We’ve compiled a list of the questions we most often receive about parent loans for college. If you don’t see your question below, we know how to answer that one, too! Just write to us at firstname.lastname@example.org!
What’s the difference between a student loan and a parent loan?
The difference between a student loan and a parent loan is the identity of the primary borrower. A parent loan lets a parent pay for their child to attend school, whereas a student is borrowing for their own education with a student loan. To complicate things more, parents are sometimes co-signers on student loans, meaning both parties are equally responsible for paying back the debt to the lender!
Whether you are borrowing a student or parent loan, you can choose your lender, since both the federal government and private lenders fund both parent and student loans. Just remember to compare rates and fees before signing for any option. Federal PLUS Loan rates were set this May and are fixed at 7.0% for the 2017/18 academic year and have a 4.276% origination fee. At this point, most private loan programs have already established rates for the 2017/18 academic year, and for comparison's sake, RISLA's fixed rates range from 4.49% -6.74%. All of RISLA's loan programs offer the additional benefit of zero upfront fees for the 2017/18 academic year.
Student loans from the federal government are in just the student's name. However, if you need some additional funds from a state-based or private lender after exhausting the federal student loan amounts, the student most often will need a cosigner, which is typically a parent, or a parent can borrow on their own for their child's education. Learn more about cosigner responsibilities here.
Are there any risks?
Yes, as with any loan there are risks. The worst-case scenario is default, which occurs when you’re delinquent in your loan repayment. Many continuous months of delinquency can result in default. Defaulting is a legal status that has serious long-term effects on credit and other potential legal implications as well. But default is a worst-case scenario and the vast majority of borrowers never reach this point, because college loans have a lot more flexibility than your average car loan or mortgage. The more typical risks and concerns for parent only education loans include:
- Lack of repayment options compared to student loans, which can mean inflexibility if money becomes tight during repayment. Federal PLUS loans (more on those below) don’t include all of the excellent repayment options that come with Federal Direct Subsidized and Unsubsidized Loans. Keep this in mind when borrowing.

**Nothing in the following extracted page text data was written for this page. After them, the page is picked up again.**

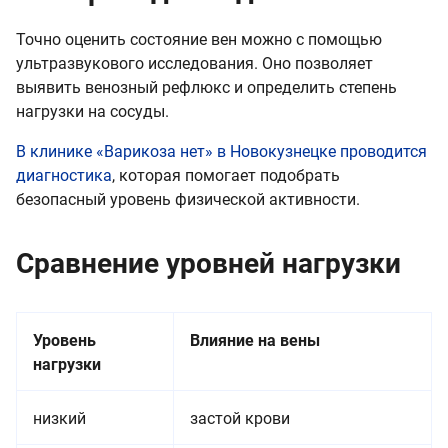
Точно оценить состояние вен можно с помощью
ультразвукового исследования. Оно позволяет
выявить венозный рефлюкс и определить степень
нагрузки на сосуды.
В клинике «Варикоза нет» в Новокузнецке проводится
диагностика
, которая помогает подобрать
безопасный уровень физической активности.
Сравнение уровней нагрузки
Уровень
Влияние на вены
нагрузки
низкий
застой крови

- If you’re borrowing as a parent because your student's award has been maxed out, be careful about the total debt assumed between you and your student. Education debts should be weighed carefully to ensure that the payoff after graduation will be real. Remember that if you’re paying off loans, your budget is more restricted, and that repayment will happen concurrent to your student’s repayment. If you are able to, start payments right away and don't delay until graduation. Choosing this kind of option is likely to result in a lower interest rate.
- You won’t be able to transfer the debt to the student, even after graduation, unless you qualify for co-signer release (not available on all programs) or if you refinance (and even then, you may need to cosign on that loan). That means that your name is most-likely attached to the loan for the full duration of repayment. It’s a significant commitment. If you cosigned a loan for your student, you may be able to get released after a certain number of on-time payments but you must meet the specific qualifications of your lender.
- You’ll need a decent credit history in order to qualify for a PLUS loan and a strong history of good credit or for a parent loan from a private lender.
Which type of parent loan should we choose?
There are two primary categories of parent loans: Federal PLUS loans and private loans.
Federal PLUS loans are offered to parents through the Department of Education’s federal education loan program, and are sometimes awarded using the FAFSA along with the rest of your student’s federal aid package.
- PLUS loans have fixed interest rates that are significantly higher than federal student loan interest rates (7.0% for 2017/18 for federal parent loans vs. 4.45% for federal student loans for undergrads).
- PLUS loans also include an origination fee, (currently 4.276%) that is taken out prior to the loan’s disbursement.
Private lenders offer a good opportunity to obtain a competitive loan product with often-times lower interest rates and potentially with no origination fee (check out RISLA's College Loan programs). Credit will still be a significant factor here, but if you have strong credit you’ll want to check with private lenders before obtaining a parent loan. Depending on your state, private lenders may be either non-profit organizations working in a partnership with state government, or they may be private banks. And remember, if you want your student to be on the hook, opt for a student loan with you as the cosigner.
If you’re considering borrowing to finance your child’s education, know exactly what you’re borrowing! Both federal PLUS loans and private education loans offer an excellent opportunity to invest in your student’s future – just know what you’re borrowing, why you’re borrowing, and carefully weigh the potential risks and rewards before signing on the dotted line.